Não conhecem o erro ortográfico?
O maior deles é irreversível. Consiste em não o (re)conhecermos. E esse irreconhecimento fez dele uma instituição secreta.
(...)
[Os professores de Português] Incompreendidos, tentam não ceder ao desespero. Perderam as ilusões: estão do lado errado de um cruzamento sem sentido. Não sabem que destino dar a tanto erro ortográfico. Eles bem que explicam a diferença entre o "há" do verbo haver e o "à" que contrai uma preposição e um artigo definido. Quanto à conjugação verbal, bem se esforçam os pobres por levar os alunos a distinguir entre "abraça-se" e "abraçasse". É um inferno de loucos, um mundo de surdos. Ninguém é profeta na sua terra; menos ainda na sua língua.

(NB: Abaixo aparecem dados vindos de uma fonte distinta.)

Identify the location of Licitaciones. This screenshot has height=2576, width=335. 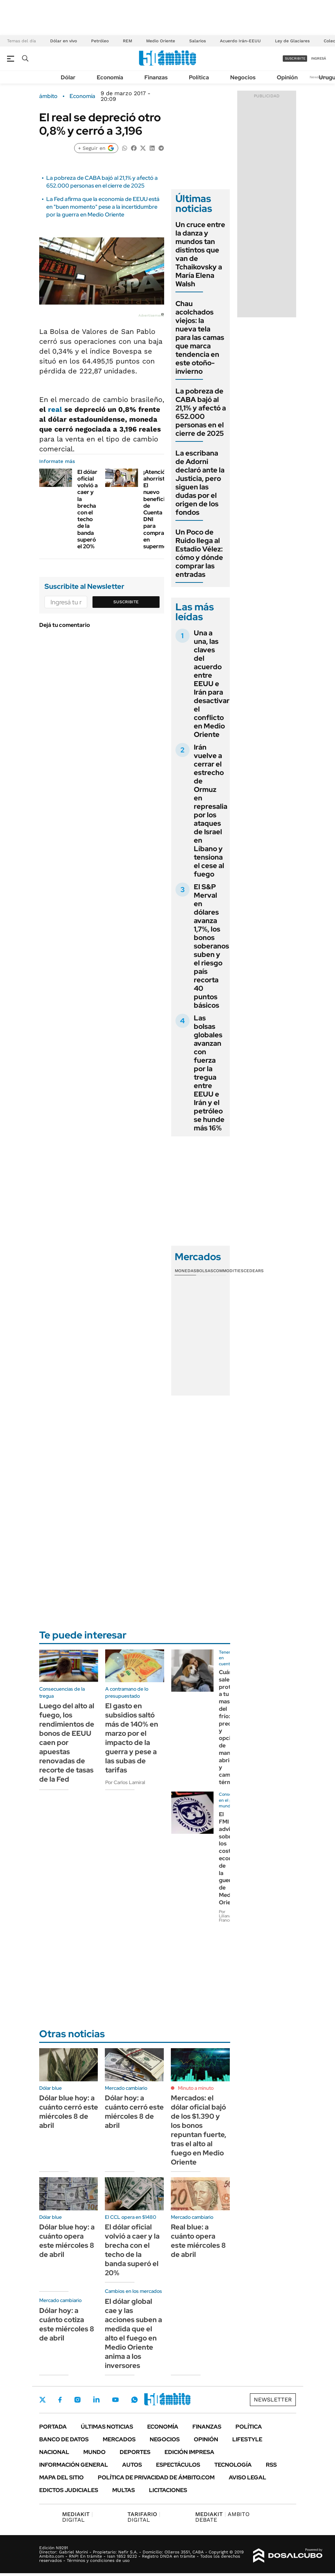
(168, 2490).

Aos erros ortográficos somam-se agora, em grande, profusa e incontrolada abundância, os chamados erros de "ortografia oral". De que adianta um homem emendar "póssamos" por "possamos" ou "traze-a" por "trá-la", com a respectiva explicação gramatical? Ao cardume dos alunos junta-se a vasta legião dos conspiradores televisivos, radiofónicos, políticos e desportivos - numa imensa epidemia de labregos linguísticos.

Quando vejo um atleta aceder a prestar o seu depoimento, fico logo em guarda: lá vem bombarda! Ouço os yuppies empresariais, os jovens repórteres ou certos representantes das associações de estudantes - e é um pânico. Há tempos, em S. Bento, ao microfone de uma rádio, um rapaz de Coimbra justificava a turbulência de uma manifestação estudantil dizendo que "as pessoas estavam um pouco excedidas". Mas a uma loucura desportiva ouvi eu que aquela "era uma pista onde a prova tinha sido decorrida"...

A última geração que lê será também a última a não dar erros ortográficos e a fechar a porta atrás de si. Há quem atribua aos escritores toda a culpa desta decadência linguística, acusando-os de prescindir da pontuação e de subverter a sintaxe. Pela parte que me toca, e já não é pecado pecar, disponho-me a ir à santa inquisição da língua explicar a minha transgressão da norma. Sem dúvida que a minha dupla condição de professor/escritor me levará à fogueira. Mas permitir-me-á também usar a forquilha do Diabo e rir da gramática, do Acordo Ortográfico, da reforma e do novo regime de avaliação escolar...

(Lisboa, 22-12-1992)

João de Melo, in Dicionário de Paixões.

2 comentários:

didium disse...

Este texto está incluso no manual "Entre Margens" do 10º ano, Porto Editora.
A reflectir...

solange disse...

E eu tenho este Dicionário de Paixões!!!
Este texto diz tudo (ou quase). Foi muito oportuno colocá-lo aqui.